Fort-five years later they introduced Wonder Light, which added fiber. And in 2004 Interstate purchased Wonder Bread from Continental and ultimately filed for bankruptcy protection. But, they’re still in business and you can find the product yet today.
Wonder Bread. Touted to build strong bodies in 12 different ways. Squishy white stuff that promises to do so much.
We are blessed to know the real wonder bread.
Jesus the Christ.
This wonder bread that we know as the son of God will always feed, always nurture and always be there. It will not go bankrupt. It isn’t squishy white stuff, but rock solid and eternal.
It is full of life in and of itself. And it is fully life-giving.
“I am the bread of life,” Jesus said. “Whoever comes to me will never be hungry.”
David Sellery, rector of St. John’s, Salisbury, Connecticut, suggests that “The crowd thinks they’ve caught the gravy train and they don’t want this party to end. After some probing, they put in their order, ‘Give us a sign to believe in you. How about a regular diet of manna raining from heaven? Jesus seizes on their opening to explain …” his being the bread of life. “He is offering himself as the spiritual food that will fill our deepest needs.”
They (and we) are being called into a more intimate relationship. Not only are we to follow him as the living Word of God, we are now to “consume him” as Fr. David puts it. “He wants to become part of us, to shape us to his purpose, to live in all that we do.
And part of this consummation takes us from being individuals experiencing something private and unique to us, but it becomes the common feast that brings us together as a community.
“We are not Christians because we call ourselves Christians. We are Christians because we are baptized into grace; nourished and strengthened, body and soul, fully committed, fully absorbed in the love of Christ.
“We are here to do God’s work in the world. We are here to share the Bread of Life with a world that is stuffed with sin and starving for love. ”1
And so, dear ones, as you receive Holy Communion next week, known as the body of Christ, you will be able to think of the many ways that this particular “wonder bread” strengthens you for your day to day journey.

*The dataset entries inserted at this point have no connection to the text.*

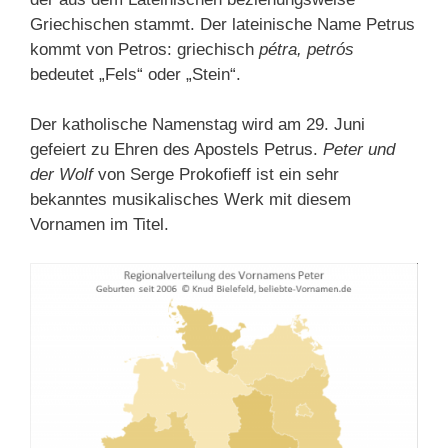
Griechischen stammt. Der lateinische Name Petrus
kommt von Petros: griechisch
pétra, petrós
bedeutet „Fels“ oder „Stein“.
Der katholische Namenstag wird am 29. Juni
gefeiert zu Ehren des Apostels Petrus.
Peter und
der Wolf
von Serge Prokofieff ist ein sehr
bekanntes musikalisches Werk mit diesem
Vornamen im Titel.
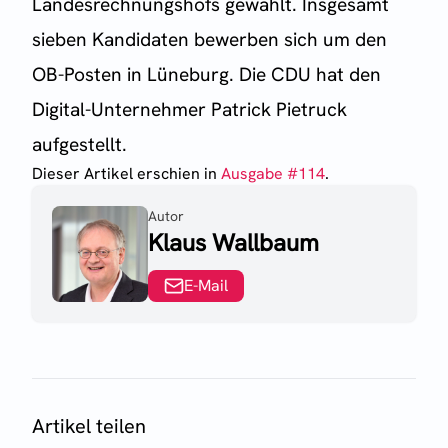
Landesrechnungshofs gewählt. Insgesamt
sieben Kandidaten bewerben sich um den
OB-Posten in Lüneburg. Die CDU hat den
Digital-Unternehmer Patrick Pietruck
aufgestellt.
Dieser Artikel erschien
in
Ausgabe #
114
.
Autor
Klaus Wallbaum
E-Mail
Artikel teilen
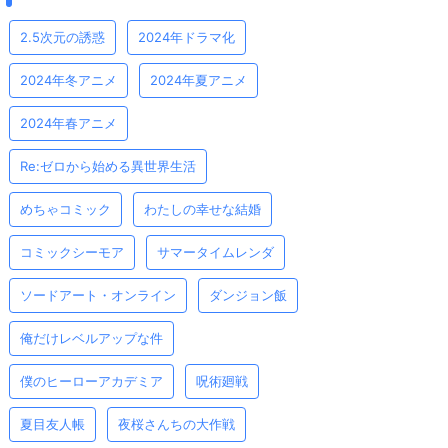
2.5次元の誘惑
2024年ドラマ化
2024年冬アニメ
2024年夏アニメ
2024年春アニメ
Re:ゼロから始める異世界生活
めちゃコミック
わたしの幸せな結婚
コミックシーモア
サマータイムレンダ
ソードアート・オンライン
ダンジョン飯
俺だけレベルアップな件
僕のヒーローアカデミア
呪術廻戦
夏目友人帳
夜桜さんちの大作戦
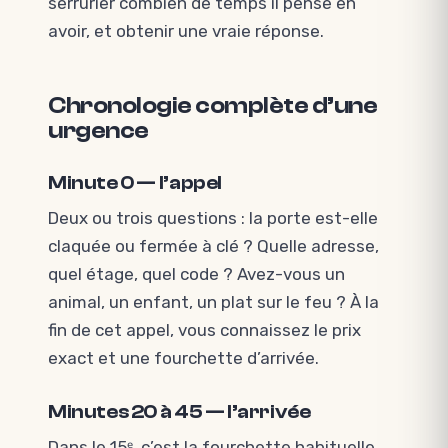
serrurier combien de temps il pense en
avoir, et obtenir une vraie réponse.
Chronologie complète d’une
urgence
Minute 0 — l’appel
Deux ou trois questions : la porte est-elle
claquée ou fermée à clé ? Quelle adresse,
quel étage, quel code ? Avez-vous un
animal, un enfant, un plat sur le feu ? À la
fin de cet appel, vous connaissez le prix
exact et une fourchette d’arrivée.
Minutes 20 à 45 — l’arrivée
Dans le 15ᵉ, c’est la fourchette habituelle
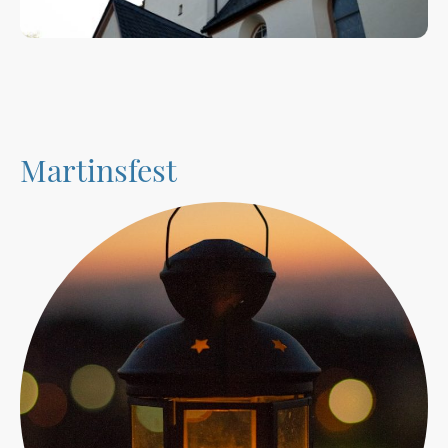
Martinsfest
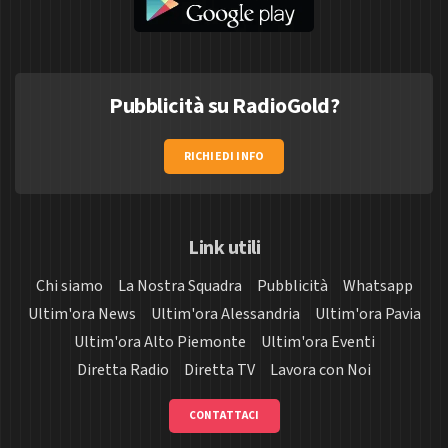
Pubblicità su RadioGold?
RICHIEDI INFO
Link utili
Chi siamo
La Nostra Squadra
Pubblicità
Whatsapp
Ultim'ora News
Ultim'ora Alessandria
Ultim'ora Pavia
Ultim'ora Alto Piemonte
Ultim'ora Eventi
Diretta Radio
Diretta TV
Lavora con Noi
CONTATTACI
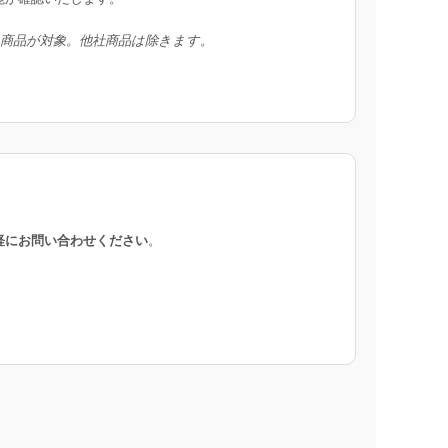
入商品が対象。他社商品は除きます。
軽にお問い合わせください
。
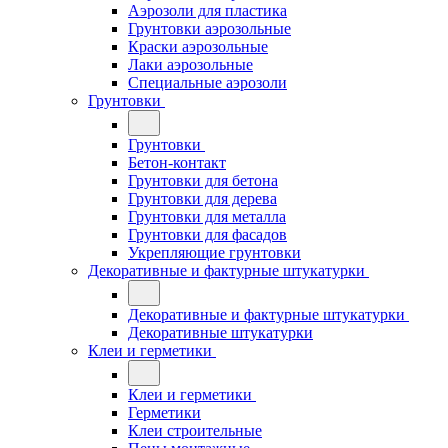
Аэрозоли для пластика
Грунтовки аэрозольные
Краски аэрозольные
Лаки аэрозольные
Специальные аэрозоли
Грунтовки
Грунтовки
Бетон-контакт
Грунтовки для бетона
Грунтовки для дерева
Грунтовки для металла
Грунтовки для фасадов
Укрепляющие грунтовки
Декоративные и фактурные штукатурки
Декоративные и фактурные штукатурки
Декоративные штукатурки
Клеи и герметики
Клеи и герметики
Герметики
Клеи строительные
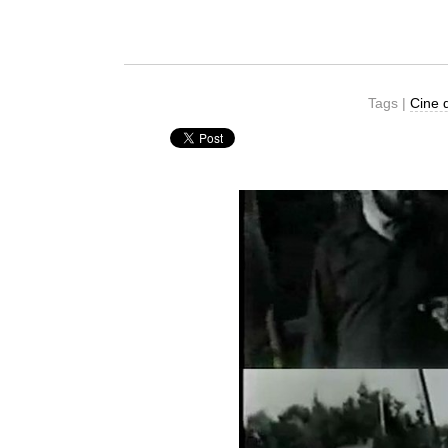
Tags |
Cine 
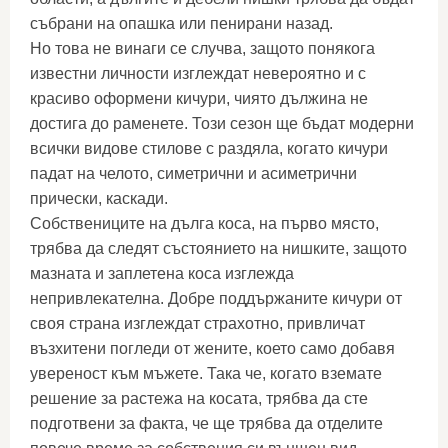
събрани на опашка или пенирани назад.
Но това не винаги се случва, защото понякога
известни личности изглеждат невероятно и с
красиво оформени кичури, чиято дължина не
достига до раменете. Този сезон ще бъдат модерни
всички видове стилове с раздяла, когато кичури
падат на челото, симетрични и асиметрични
прически, каскади.
Собствениците на дълга коса, на първо място,
трябва да следят състоянието на нишките, защото
мазната и заплетена коса изглежда
непривлекателна. Добре поддържаните кичури от
своя страна изглеждат страхотно, привличат
възхитени погледи от жените, което само добавя
увереност към мъжете. Така че, когато вземате
решение за растежа на косата, трябва да сте
подготвени за факта, че ще трябва да отделите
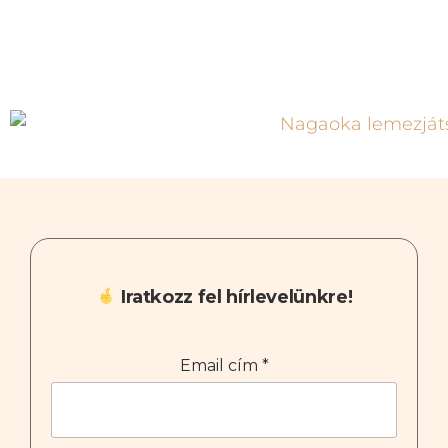
Iratkozz fel hírlevelünkre!
Email cím
*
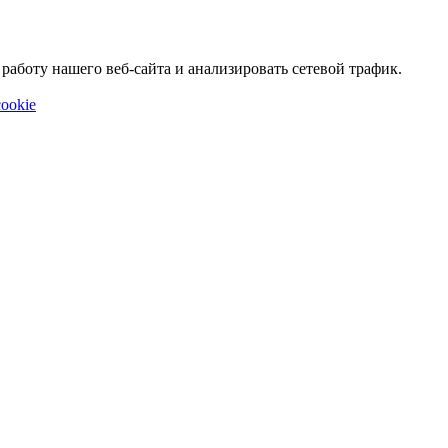
аботу нашего веб-сайта и анализировать сетевой трафик.
ookie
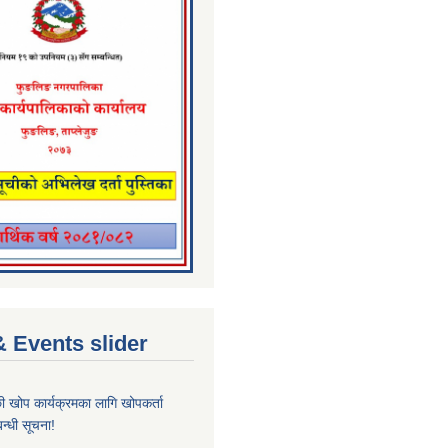
 Events slider
्छी खोप कार्यक्रमका लागि खोपकर्ता
न्धी सूचना!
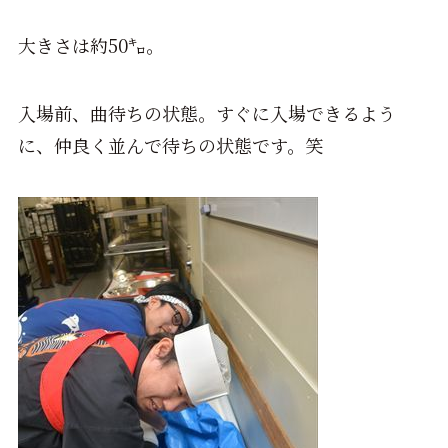
大きさは約50㌔。
入場前、曲待ちの状態。すぐに入場できるよう
に、仲良く並んで待ちの状態です。笑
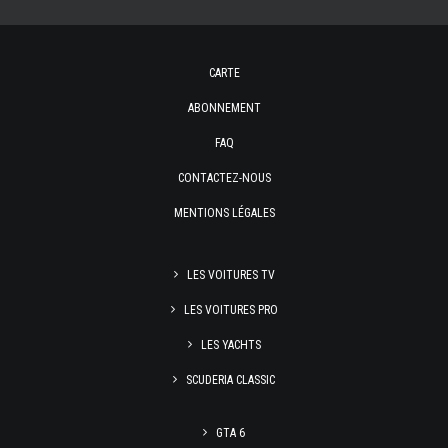
CARTE
ABONNEMENT
FAQ
CONTACTEZ-NOUS
MENTIONS LÉGALES
LES VOITURES TV
LES VOITURES PRO
LES YACHTS
SCUDERIA CLASSIC
GTA 6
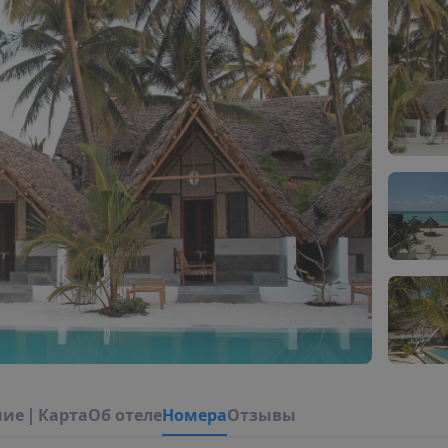
н
и
е
|
К
а
р
т
а
О
б
о
т
е
л
е
Н
о
м
е
р
а
Отзывы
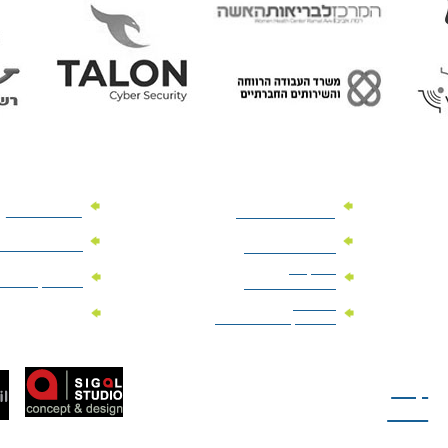
מוצרי פרסום
מתנות למנהלים
מוצרי פרסום 
מתנות לארועים
עיסקיים
מוצרי קד"מ יר
מתנות לארועים
פרטיים
מוצרי מגנט
מוצרי קד"מ לבחירות
טל: 077-300-42-30
קצת
עלינו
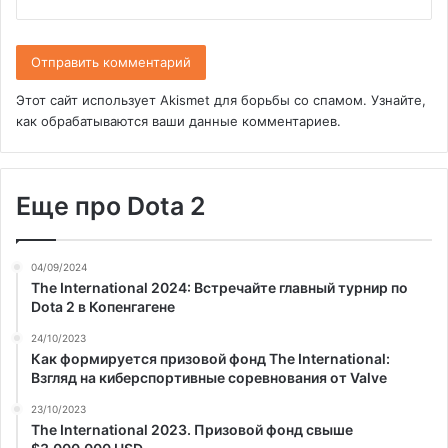
Этот сайт использует Akismet для борьбы со спамом.
Узнайте,
как обрабатываются ваши данные комментариев
.
Еще про Dota 2
04/09/2024
The International 2024: Встречайте главный турнир по
Dota 2 в Копенгагене
24/10/2023
Как формируется призовой фонд The International:
Взгляд на киберспортивные соревнования от Valve
23/10/2023
The International 2023. Призовой фонд свыше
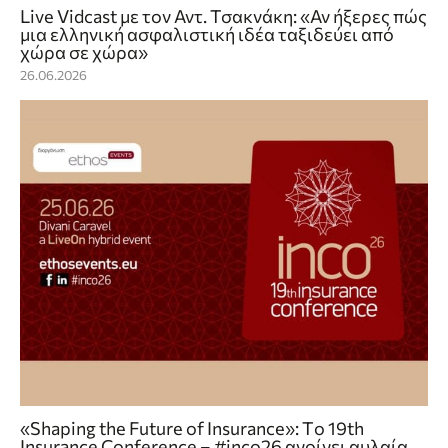
Live Vidcast με τον Αντ. Τσακνάκη: «Αν ήξερες πώς
μια ελληνική ασφαλιστική ιδέα ταξιδεύει από
χώρα σε χώρα»
26.06.2026
«Shaping the Future of Insurance»: Tο 19th
Insurance Conference – #inco26 ανοίγει αυλαία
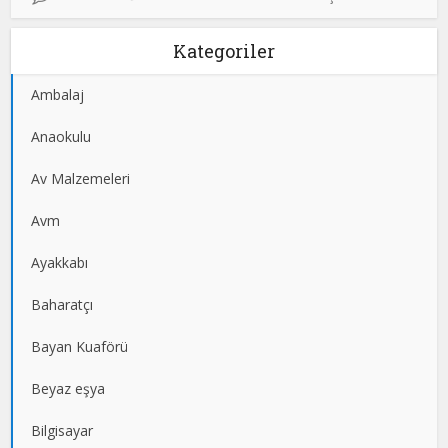
Kategoriler
Ambalaj
Anaokulu
Av Malzemeleri
Avm
Ayakkabı
Baharatçı
Bayan Kuaförü
Beyaz eşya
Bilgisayar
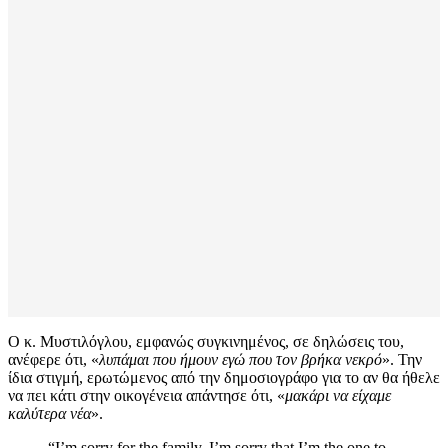
Ο κ. Μυστιλόγλου, εμφανώς συγκινημένος, σε δηλώσεις του,
ανέφερε ότι, «
λυπάμαι που ήμουν εγώ που τον βρήκα νεκρό
». Την
ίδια στιγμή, ερωτώμενος από την δημοσιογράφο για το αν θα ήθελε
να πει κάτι στην οικογένεια απάντησε ότι, «
μακάρι να είχαμε
καλύτερα νέα
».
“I’m sorry for the family, I’m sorry that I’m the one to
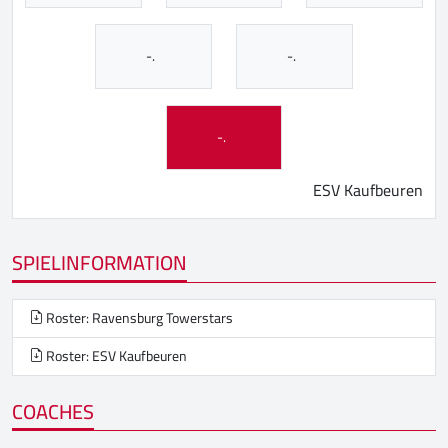
-.
-.
-.
ESV Kaufbeuren
SPIELINFORMATION
Roster: Ravensburg Towerstars
Roster: ESV Kaufbeuren
COACHES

I pray that you will take this opportunity to re-member (as in re member) yourselves with the saints and family members long gone.
Feed on this opportunity with thanksgiving as it energizes you, knowing that it is that outward and visible sign of an inward spiritual grace that can and will let the light of Christ shine in you.
May it lead you to leave this holy place, filled with Christ’s light that is overflowing, not just for yourself but out into the world we are called to serve.
And may you also say this morning, “Thanks be to God.”
1 Sellery, David E., This Week’s Focus, An email publication. 7/13/2015.